▸ **Exercise description**:
Please output exactly the lines from the one containing "Find the location" through the end of the records below, leaving out any pictures.

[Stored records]
────────
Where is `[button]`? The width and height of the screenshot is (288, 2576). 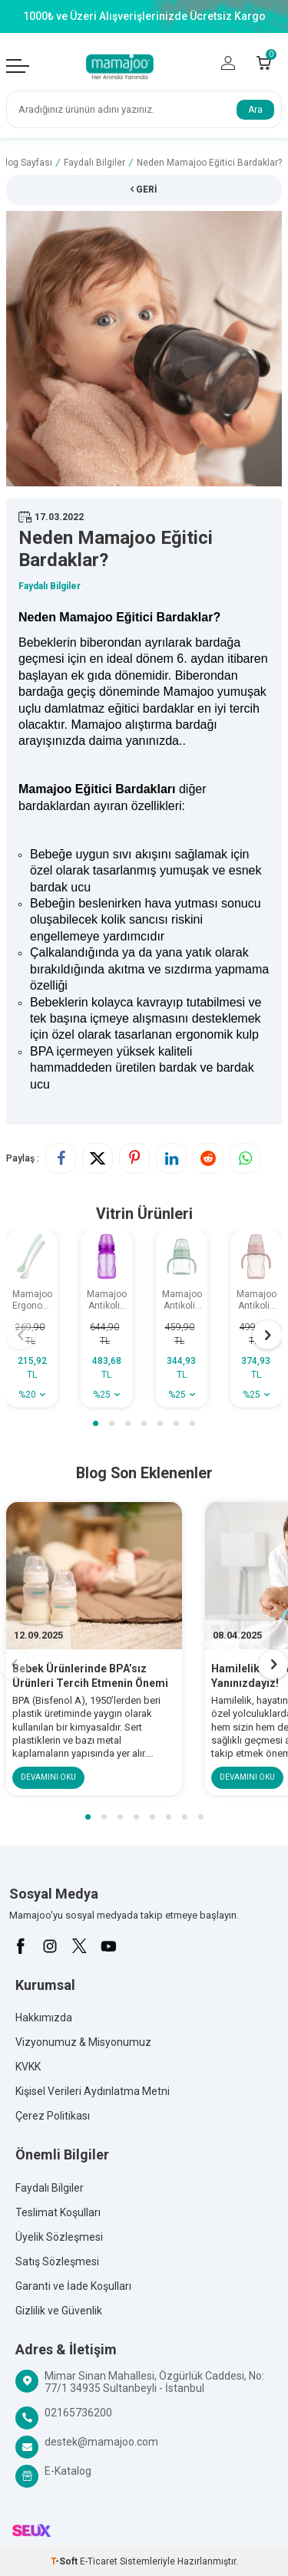 [button] is located at coordinates (95, 1423).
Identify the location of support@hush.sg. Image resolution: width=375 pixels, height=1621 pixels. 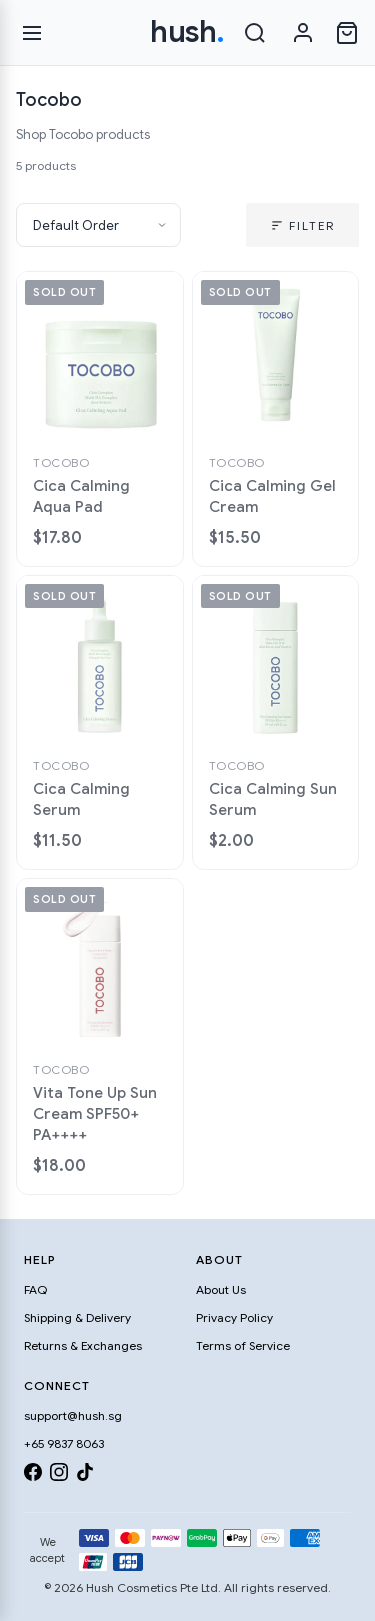
(73, 1415).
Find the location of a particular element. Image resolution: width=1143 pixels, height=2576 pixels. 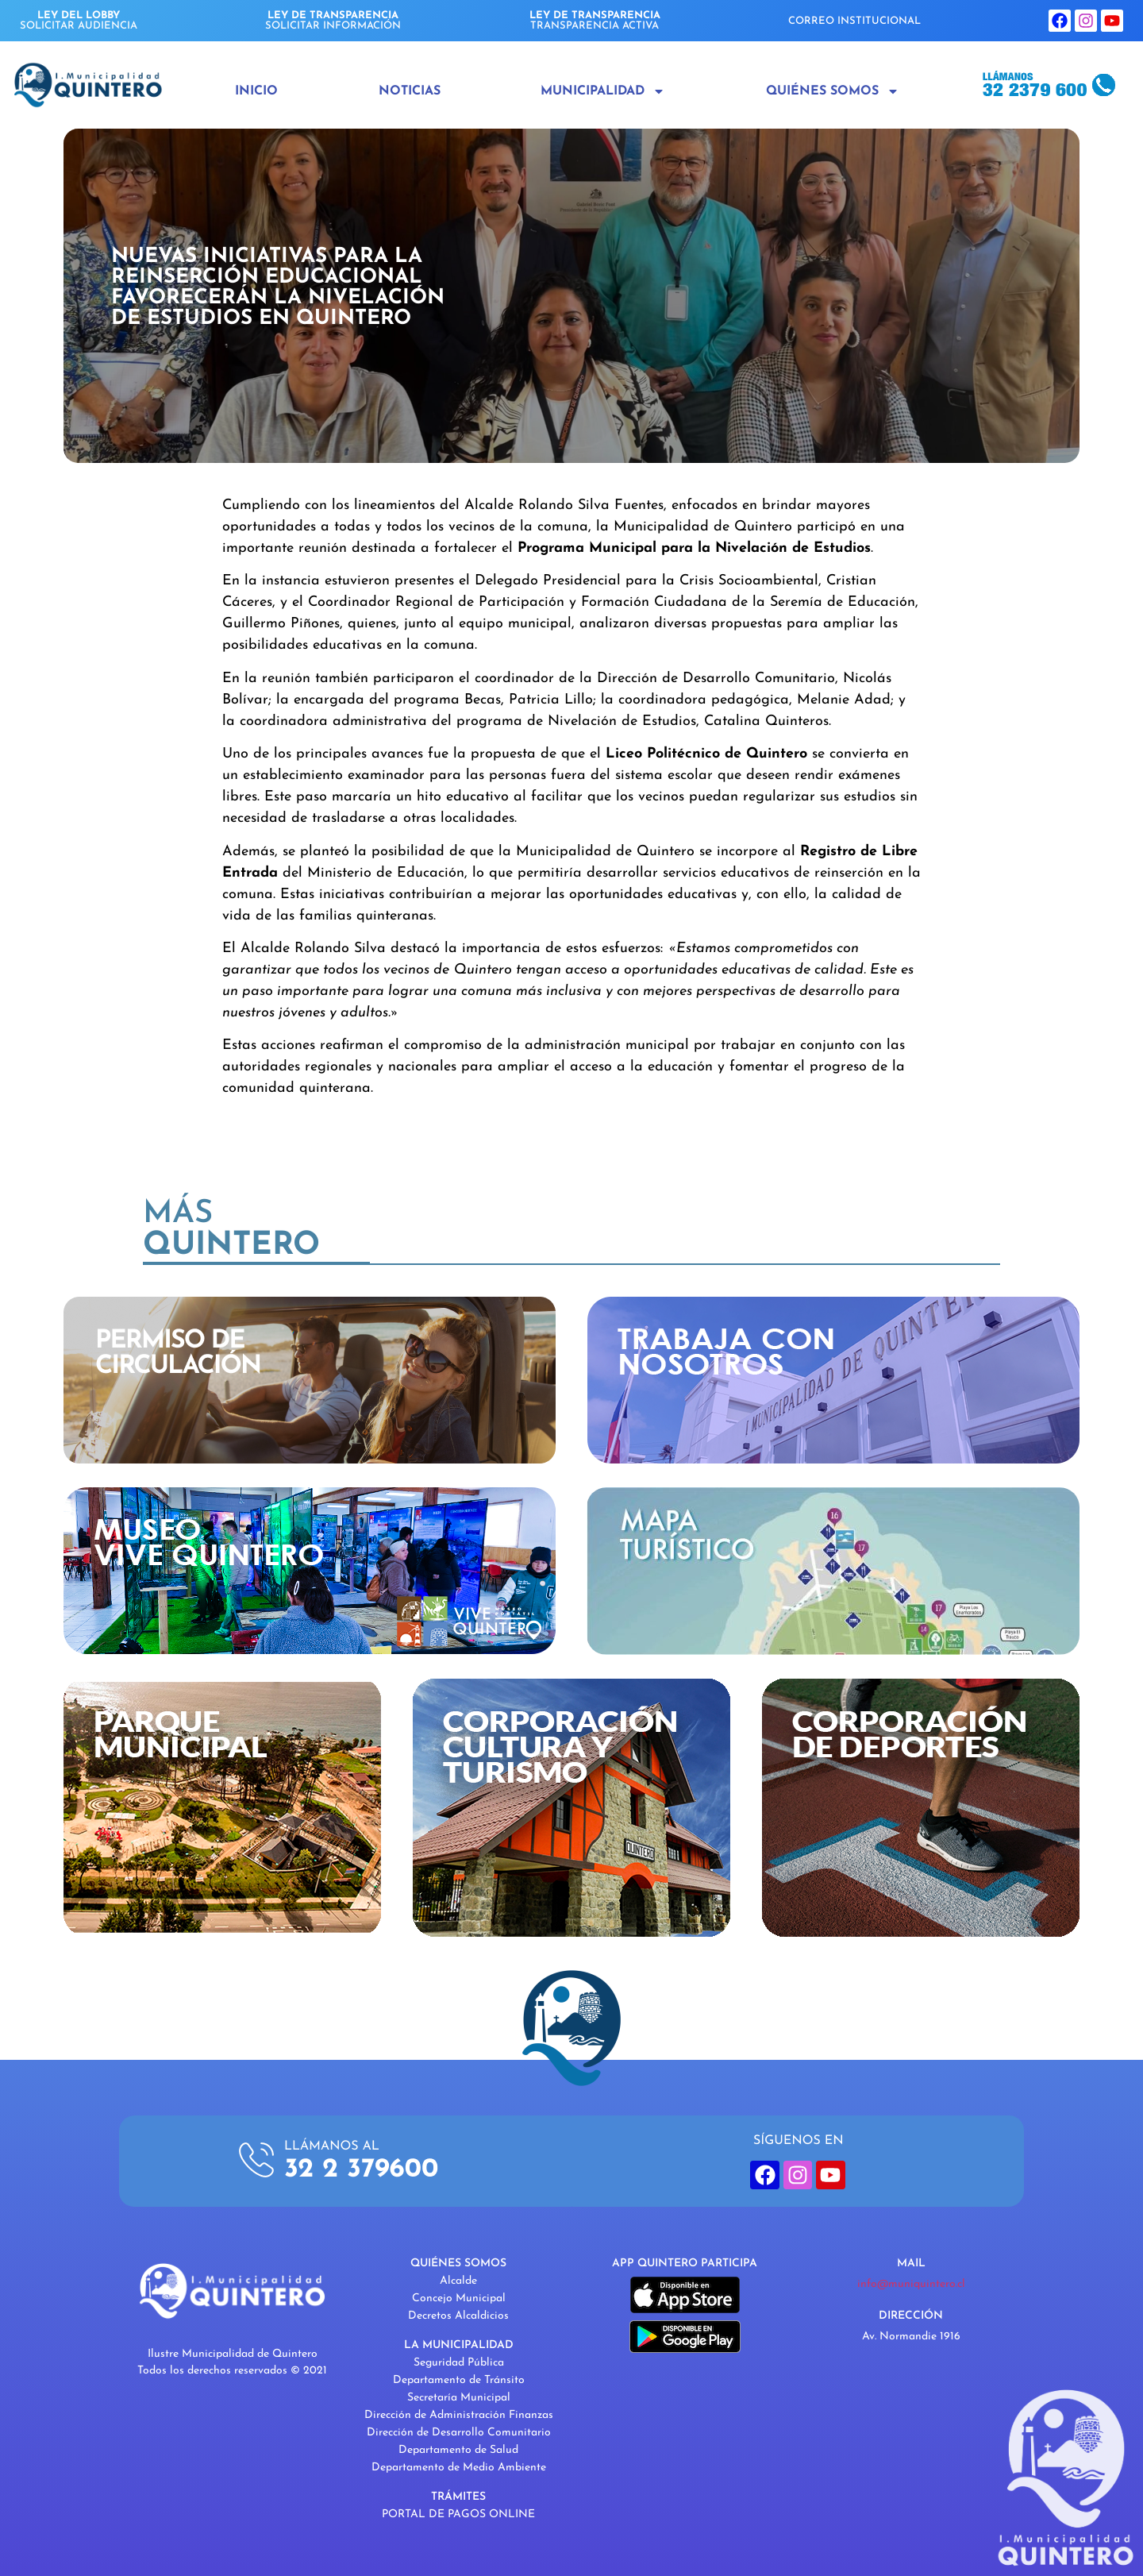

Departamento de Salud is located at coordinates (458, 2450).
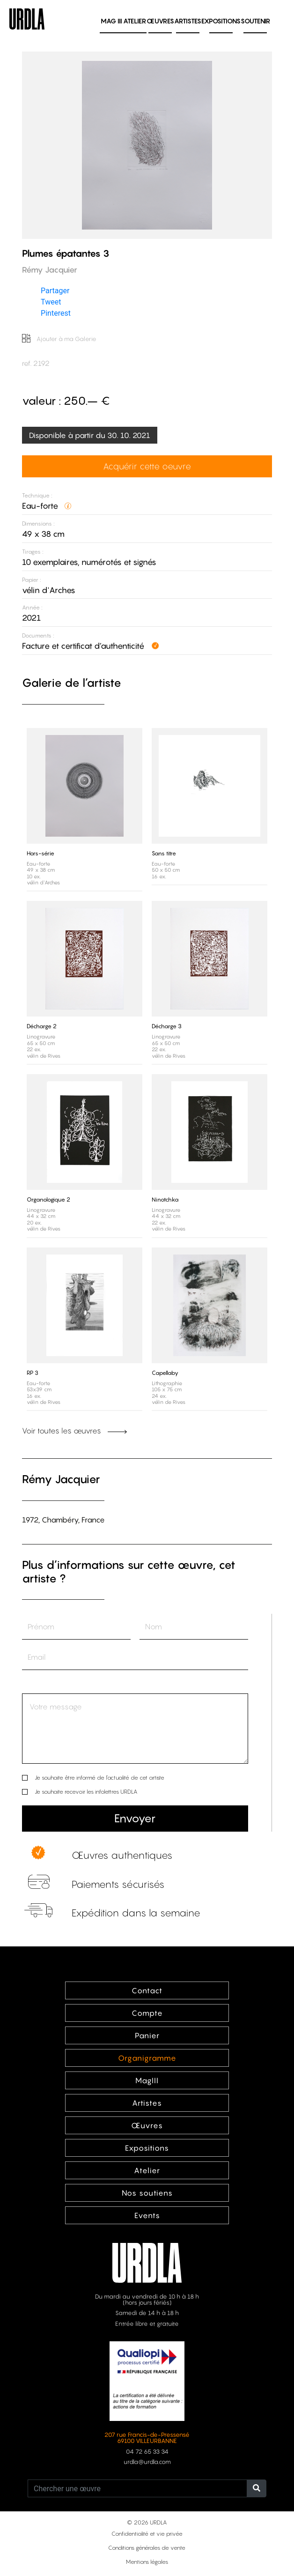 The height and width of the screenshot is (2576, 294). I want to click on MagIII, so click(147, 2080).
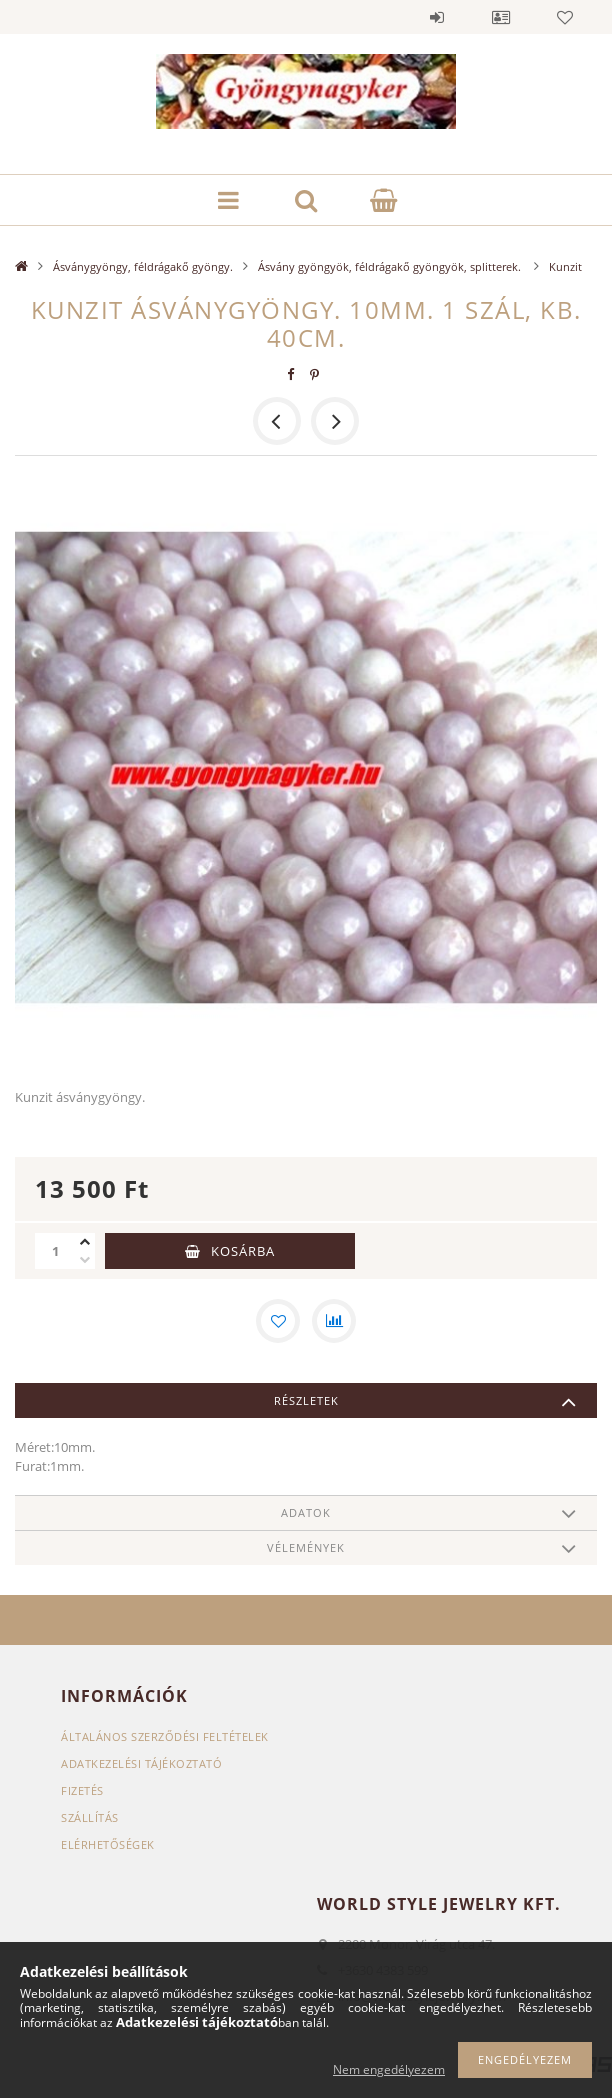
────────
▸ **Solution**:
Find the location of a particular element. Image resolution: width=1143 pixels, height=2576 pixels. 

Departamento de Salud is located at coordinates (458, 2450).
 The height and width of the screenshot is (2576, 294). I want to click on MagIII, so click(147, 2080).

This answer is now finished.